Problem: All entries below must be reproduced without a single change.

::: Material for this task :::

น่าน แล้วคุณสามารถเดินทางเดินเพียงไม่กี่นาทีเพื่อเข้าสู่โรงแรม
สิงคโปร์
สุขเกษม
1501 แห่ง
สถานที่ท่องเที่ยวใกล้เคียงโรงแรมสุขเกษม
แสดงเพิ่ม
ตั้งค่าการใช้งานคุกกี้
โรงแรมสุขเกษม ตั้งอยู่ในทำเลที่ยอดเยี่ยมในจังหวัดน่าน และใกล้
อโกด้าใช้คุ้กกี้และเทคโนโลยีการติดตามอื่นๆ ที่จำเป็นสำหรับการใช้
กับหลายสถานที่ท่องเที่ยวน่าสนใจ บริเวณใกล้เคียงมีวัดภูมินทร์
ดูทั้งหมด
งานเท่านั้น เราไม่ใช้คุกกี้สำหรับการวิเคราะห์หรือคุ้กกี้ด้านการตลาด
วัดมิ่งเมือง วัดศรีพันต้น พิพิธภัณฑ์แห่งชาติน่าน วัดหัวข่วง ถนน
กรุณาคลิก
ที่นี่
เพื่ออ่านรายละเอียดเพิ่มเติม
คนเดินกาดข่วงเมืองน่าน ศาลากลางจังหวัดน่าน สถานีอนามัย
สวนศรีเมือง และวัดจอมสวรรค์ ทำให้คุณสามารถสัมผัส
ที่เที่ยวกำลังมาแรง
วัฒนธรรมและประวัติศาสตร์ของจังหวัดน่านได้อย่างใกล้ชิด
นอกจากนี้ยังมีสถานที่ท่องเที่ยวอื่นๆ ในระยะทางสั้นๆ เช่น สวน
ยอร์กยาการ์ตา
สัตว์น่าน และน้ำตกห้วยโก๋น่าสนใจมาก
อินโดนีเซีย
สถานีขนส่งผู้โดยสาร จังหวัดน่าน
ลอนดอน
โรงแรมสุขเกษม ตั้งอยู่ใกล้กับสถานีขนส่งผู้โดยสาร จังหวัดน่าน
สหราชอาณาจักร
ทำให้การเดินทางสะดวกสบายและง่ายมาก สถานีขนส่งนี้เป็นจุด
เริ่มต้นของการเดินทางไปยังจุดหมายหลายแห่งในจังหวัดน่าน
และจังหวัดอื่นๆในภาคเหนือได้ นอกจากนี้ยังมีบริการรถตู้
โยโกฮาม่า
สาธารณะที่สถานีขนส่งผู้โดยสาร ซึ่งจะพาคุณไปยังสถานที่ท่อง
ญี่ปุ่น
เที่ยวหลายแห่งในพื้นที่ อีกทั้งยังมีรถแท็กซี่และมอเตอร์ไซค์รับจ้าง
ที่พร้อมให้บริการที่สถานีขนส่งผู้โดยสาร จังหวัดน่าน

:::

Output:
น่าน แล้วคุณสามารถเดินทางเดินเพียงไม่กี่นาทีเพื่อเข้าสู่โรงแรม
สิงคโปร์
สุขเกษม
1501 แห่ง
สถานที่ท่องเที่ยวใกล้เคียงโรงแรมสุขเกษม
แสดงเพิ่ม
ตั้งค่าการใช้งานคุกกี้
โรงแรมสุขเกษม ตั้งอยู่ในทำเลที่ยอดเยี่ยมในจังหวัดน่าน และใกล้
อโกด้าใช้คุ้กกี้และเทคโนโลยีการติดตามอื่นๆ ที่จำเป็นสำหรับการใช้
กับหลายสถานที่ท่องเที่ยวน่าสนใจ บริเวณใกล้เคียงมีวัดภูมินทร์
ดูทั้งหมด
งานเท่านั้น เราไม่ใช้คุกกี้สำหรับการวิเคราะห์หรือคุ้กกี้ด้านการตลาด
วัดมิ่งเมือง วัดศรีพันต้น พิพิธภัณฑ์แห่งชาติน่าน วัดหัวข่วง ถนน
กรุณาคลิก
ที่นี่
เพื่ออ่านรายละเอียดเพิ่มเติม
คนเดินกาดข่วงเมืองน่าน ศาลากลางจังหวัดน่าน สถานีอนามัย
สวนศรีเมือง และวัดจอมสวรรค์ ทำให้คุณสามารถสัมผัส
ที่เที่ยวกำลังมาแรง
วัฒนธรรมและประวัติศาสตร์ของจังหวัดน่านได้อย่างใกล้ชิด
นอกจากนี้ยังมีสถานที่ท่องเที่ยวอื่นๆ ในระยะทางสั้นๆ เช่น สวน
ยอร์กยาการ์ตา
สัตว์น่าน และน้ำตกห้วยโก๋น่าสนใจมาก
อินโดนีเซีย
สถานีขนส่งผู้โดยสาร จังหวัดน่าน
ลอนดอน
โรงแรมสุขเกษม ตั้งอยู่ใกล้กับสถานีขนส่งผู้โดยสาร จังหวัดน่าน
สหราชอาณาจักร
ทำให้การเดินทางสะดวกสบายและง่ายมาก สถานีขนส่งนี้เป็นจุด
เริ่มต้นของการเดินทางไปยังจุดหมายหลายแห่งในจังหวัดน่าน
และจังหวัดอื่นๆในภาคเหนือได้ นอกจากนี้ยังมีบริการรถตู้
โยโกฮาม่า
สาธารณะที่สถานีขนส่งผู้โดยสาร ซึ่งจะพาคุณไปยังสถานที่ท่อง
ญี่ปุ่น
เที่ยวหลายแห่งในพื้นที่ อีกทั้งยังมีรถแท็กซี่และมอเตอร์ไซค์รับจ้าง
ที่พร้อมให้บริการที่สถานีขนส่งผู้โดยสาร จังหวัดน่าน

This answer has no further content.